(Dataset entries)

>>>

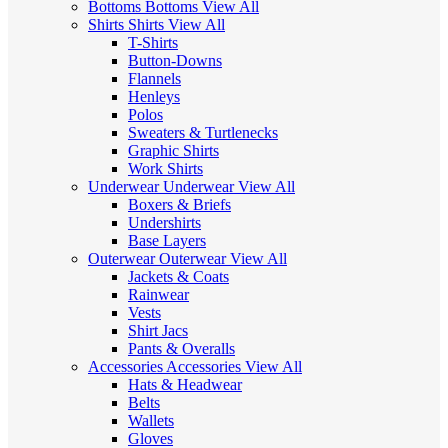
Bottoms
Bottoms
View All
Shirts
Shirts
View All
T-Shirts
Button-Downs
Flannels
Henleys
Polos
Sweaters & Turtlenecks
Graphic Shirts
Work Shirts
Underwear
Underwear
View All
Boxers & Briefs
Undershirts
Base Layers
Outerwear
Outerwear
View All
Jackets & Coats
Rainwear
Vests
Shirt Jacs
Pants & Overalls
Accessories
Accessories
View All
Hats & Headwear
Belts
Wallets
Gloves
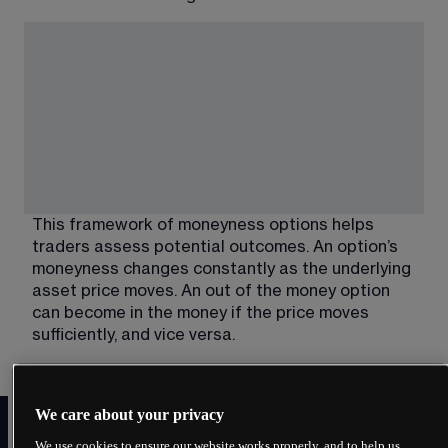
This framework of moneyness options helps 
traders assess potential outcomes. An option’s 
moneyness changes constantly as the underlying 
asset price moves. An out of the money option 
can become in the money if the price moves 
sufficiently, and vice versa.
In the money vs out of the
We care about your privacy
money: key differences
We use cookies to ensure our website works properly, and to help us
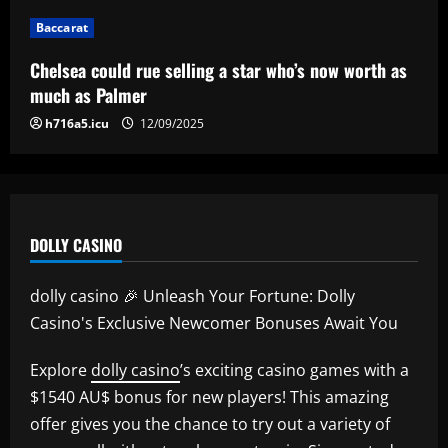
20-year-old Bundesliga sensation
Baccarat
5
12/09/2025
Chelsea could rue selling a star who’s now worth as
much as Palmer
h716a5.icu
12/09/2025
DOLLY CASINO
dolly casino 🎉 Unleash Your Fortune: Dolly
Casino's Exclusive Newcomer Bonuses Await You
Explore
dolly casino
’s exciting casino games with a
$1540 AU$ bonus for new players! This amazing
offer gives you the chance to try out a variety of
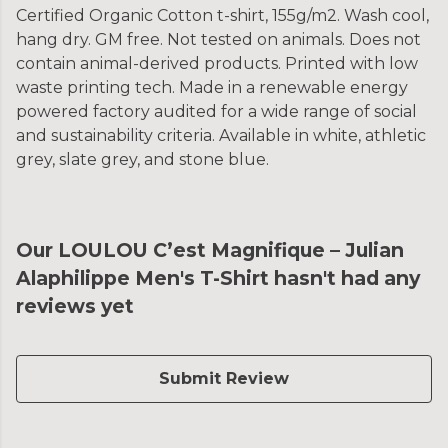
Certified Organic Cotton t-shirt, 155g/m2. Wash cool,
hang dry. GM free. Not tested on animals. Does not
contain animal-derived products. Printed with low
waste printing tech. Made in a renewable energy
powered factory audited for a wide range of social
and sustainability criteria. Available in white, athletic
grey, slate grey, and stone blue.
Our LOULOU C’est Magnifique – Julian
Alaphilippe Men's T-Shirt hasn't had any
reviews yet
Submit Review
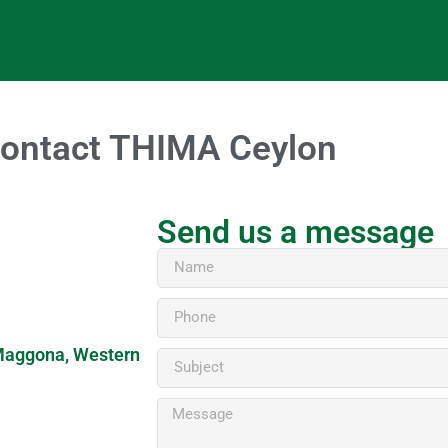
ontact THIMA Ceylon
Send us a message
, Maggona, Western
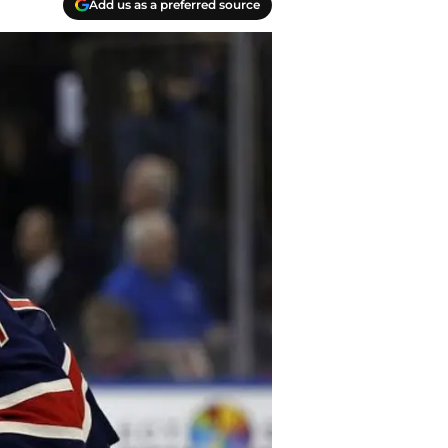
Add us as a preferred source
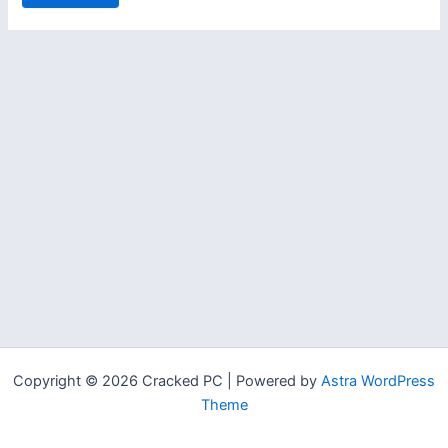
Copyright © 2026 Cracked PC | Powered by
Astra WordPress
Theme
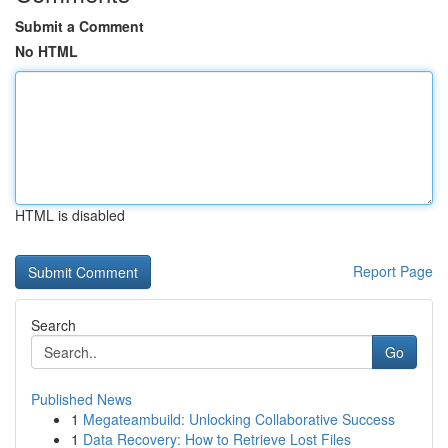
Submit a Comment
No HTML
HTML is disabled
Report Page
Search
Go
Published News
1
Megateambuild: Unlocking Collaborative Success
1
Data Recovery: How to Retrieve Lost Files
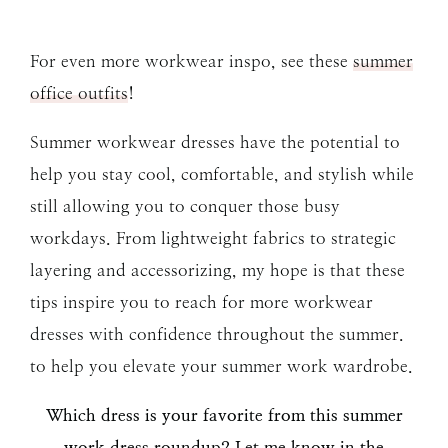
For even more workwear inspo, see these
summer
office outfits
!
Summer workwear dresses have the potential to
help you stay cool, comfortable, and stylish while
still allowing you to conquer those busy
workdays. From lightweight fabrics to strategic
layering and accessorizing, my hope is that these
tips inspire you to reach for more workwear
dresses with confidence throughout the summer.
to help you elevate your summer work wardrobe.
Which dress is your favorite from this summer
work dress roundup? Let me know in the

<<<

WORK REQUIRED ::
Set every line of the records down again exactly, and exclude all pictures.

SOLUTION TO THE PROBLEM ::
Bottoms
Bottoms
View All
Shirts
Shirts
View All
T-Shirts
Button-Downs
Flannels
Henleys
Polos
Sweaters & Turtlenecks
Graphic Shirts
Work Shirts
Underwear
Underwear
View All
Boxers & Briefs
Undershirts
Base Layers
Outerwear
Outerwear
View All
Jackets & Coats
Rainwear
Vests
Shirt Jacs
Pants & Overalls
Accessories
Accessories
View All
Hats & Headwear
Belts
Wallets
Gloves
This framework of moneyness options helps 
traders assess potential outcomes. An option’s 
moneyness changes constantly as the underlying 
asset price moves. An out of the money option 
can become in the money if the price moves 
sufficiently, and vice versa.
In the money vs out of the
We care about your privacy
money: key differences
We use cookies to ensure our website works properly, and to help us
20-year-old Bundesliga sensation
Baccarat
5
12/09/2025
Chelsea could rue selling a star who’s now worth as
much as Palmer
h716a5.icu
12/09/2025
DOLLY CASINO
dolly casino 🎉 Unleash Your Fortune: Dolly
Casino's Exclusive Newcomer Bonuses Await You
Explore
dolly casino
’s exciting casino games with a
$1540 AU$ bonus for new players! This amazing
offer gives you the chance to try out a variety of
Certified Organic Cotton t-shirt, 155g/m2. Wash cool,
hang dry. GM free. Not tested on animals. Does not
contain animal-derived products. Printed with low
waste printing tech. Made in a renewable energy
powered factory audited for a wide range of social
and sustainability criteria. Available in white, athletic
grey, slate grey, and stone blue.
Our LOULOU C’est Magnifique – Julian
Alaphilippe Men's T-Shirt hasn't had any
reviews yet
Submit Review
ontact THIMA Ceylon
Send us a message
, Maggona, Western
Add us as a preferred source
Copyright © 2026 Cracked PC | Powered by
Astra WordPress
Theme
Submit a Comment
No HTML
HTML is disabled
Report Page
Search
Go
Published News
1
Megateambuild: Unlocking Collaborative Success
1
Data Recovery: How to Retrieve Lost Files
For even more workwear inspo, see these
summer
office outfits
!
Summer workwear dresses have the potential to
help you stay cool, comfortable, and stylish while
still allowing you to conquer those busy
workdays. From lightweight fabrics to strategic
layering and accessorizing, my hope is that these
tips inspire you to reach for more workwear
dresses with confidence throughout the summer.
to help you elevate your summer work wardrobe.
Which dress is your favorite from this summer
work dress roundup? Let me know in the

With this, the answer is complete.